Exercise goal
Taking each line of the material in turn, count those with the string "Flávio" and answer with the count alone.

[Opening Material provided section]

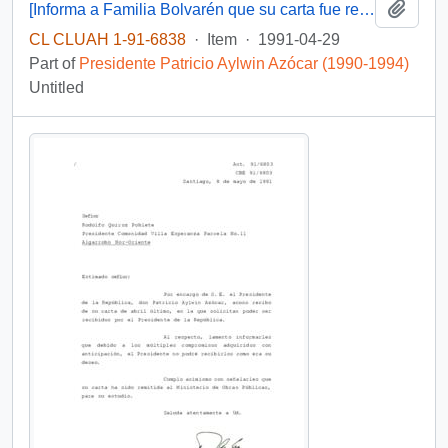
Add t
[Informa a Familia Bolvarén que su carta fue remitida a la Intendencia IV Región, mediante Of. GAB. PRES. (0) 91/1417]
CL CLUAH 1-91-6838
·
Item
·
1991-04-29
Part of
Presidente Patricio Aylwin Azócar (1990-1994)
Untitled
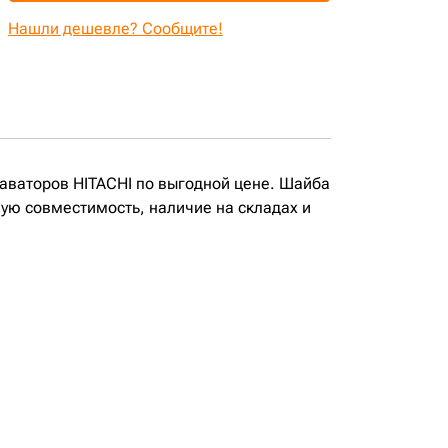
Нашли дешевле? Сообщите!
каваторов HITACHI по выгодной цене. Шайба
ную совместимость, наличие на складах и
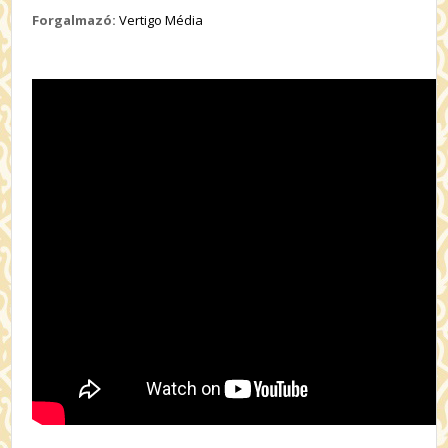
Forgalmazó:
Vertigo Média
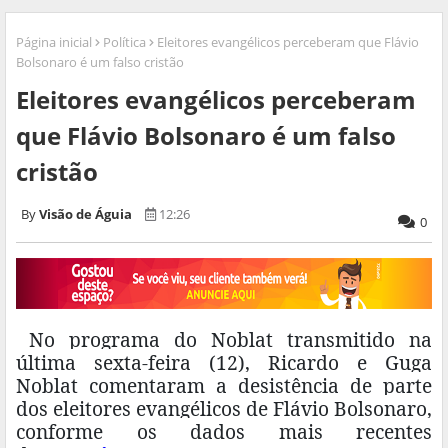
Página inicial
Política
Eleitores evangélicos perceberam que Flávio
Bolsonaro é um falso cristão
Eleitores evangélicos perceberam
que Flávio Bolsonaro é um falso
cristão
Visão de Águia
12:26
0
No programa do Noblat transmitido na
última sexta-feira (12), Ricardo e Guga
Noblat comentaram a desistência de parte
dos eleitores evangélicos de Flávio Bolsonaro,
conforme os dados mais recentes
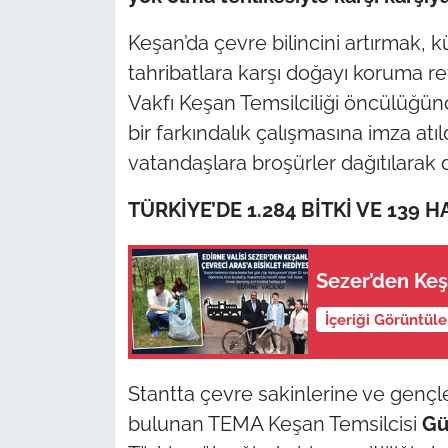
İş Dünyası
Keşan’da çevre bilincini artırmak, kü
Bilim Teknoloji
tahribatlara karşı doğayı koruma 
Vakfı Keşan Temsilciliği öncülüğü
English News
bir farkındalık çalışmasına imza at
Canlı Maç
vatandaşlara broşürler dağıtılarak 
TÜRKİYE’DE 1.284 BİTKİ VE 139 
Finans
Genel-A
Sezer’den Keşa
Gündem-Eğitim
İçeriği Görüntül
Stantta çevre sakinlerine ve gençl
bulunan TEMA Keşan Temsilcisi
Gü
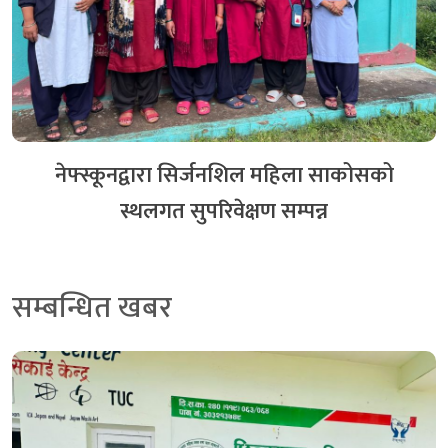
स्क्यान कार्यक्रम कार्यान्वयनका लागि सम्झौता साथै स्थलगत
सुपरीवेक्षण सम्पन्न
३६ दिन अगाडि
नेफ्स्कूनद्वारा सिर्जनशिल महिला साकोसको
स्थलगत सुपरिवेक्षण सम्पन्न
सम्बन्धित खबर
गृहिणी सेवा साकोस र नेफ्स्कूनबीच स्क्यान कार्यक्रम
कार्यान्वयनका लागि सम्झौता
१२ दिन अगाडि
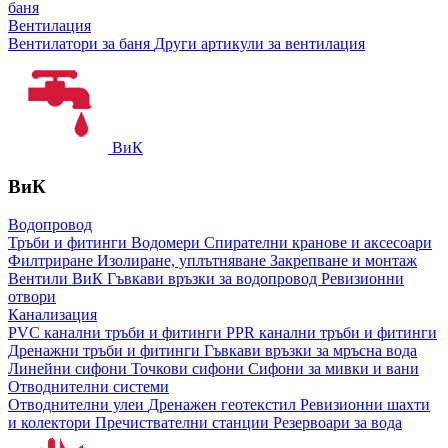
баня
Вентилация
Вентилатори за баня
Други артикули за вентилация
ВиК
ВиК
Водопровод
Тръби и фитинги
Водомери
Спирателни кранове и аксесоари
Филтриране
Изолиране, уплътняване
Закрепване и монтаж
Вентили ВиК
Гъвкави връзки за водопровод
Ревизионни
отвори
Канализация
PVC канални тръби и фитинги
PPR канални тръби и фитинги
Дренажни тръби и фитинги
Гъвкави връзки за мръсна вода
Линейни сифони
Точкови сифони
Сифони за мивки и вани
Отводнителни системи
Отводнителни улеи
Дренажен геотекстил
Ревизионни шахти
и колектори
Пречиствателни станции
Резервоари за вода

[Closing Material provided section]
[Opening Material provided section]

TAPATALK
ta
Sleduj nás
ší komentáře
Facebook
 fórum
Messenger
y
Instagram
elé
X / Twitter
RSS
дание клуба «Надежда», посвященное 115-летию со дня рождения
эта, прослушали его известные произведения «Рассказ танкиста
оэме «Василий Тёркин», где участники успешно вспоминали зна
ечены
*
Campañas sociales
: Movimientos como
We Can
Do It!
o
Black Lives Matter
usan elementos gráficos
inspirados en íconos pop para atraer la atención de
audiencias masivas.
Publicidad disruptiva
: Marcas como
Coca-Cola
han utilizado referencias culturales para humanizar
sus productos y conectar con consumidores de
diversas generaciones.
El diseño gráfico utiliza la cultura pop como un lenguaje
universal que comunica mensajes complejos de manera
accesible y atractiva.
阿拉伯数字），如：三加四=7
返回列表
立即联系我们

[Closing Material provided section]
[Opening Material provided section]

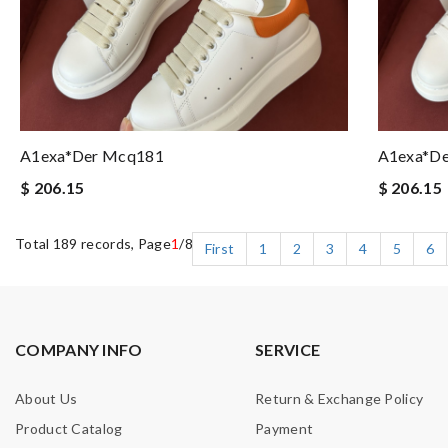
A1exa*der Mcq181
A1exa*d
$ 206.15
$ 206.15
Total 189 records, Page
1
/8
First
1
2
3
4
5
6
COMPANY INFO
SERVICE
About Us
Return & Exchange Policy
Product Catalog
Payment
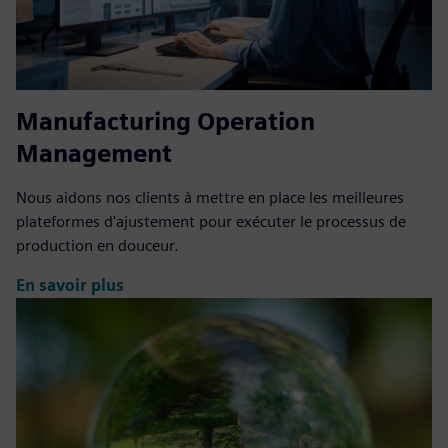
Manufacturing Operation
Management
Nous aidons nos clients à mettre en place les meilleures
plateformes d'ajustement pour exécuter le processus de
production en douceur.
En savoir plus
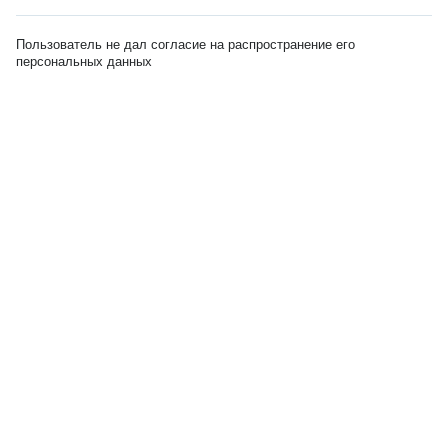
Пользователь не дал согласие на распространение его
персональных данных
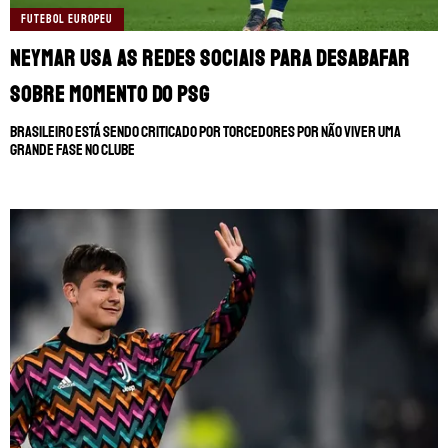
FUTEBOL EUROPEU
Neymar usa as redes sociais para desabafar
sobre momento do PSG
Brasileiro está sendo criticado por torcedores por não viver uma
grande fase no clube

[Closing Material provided section]

Exercise response
3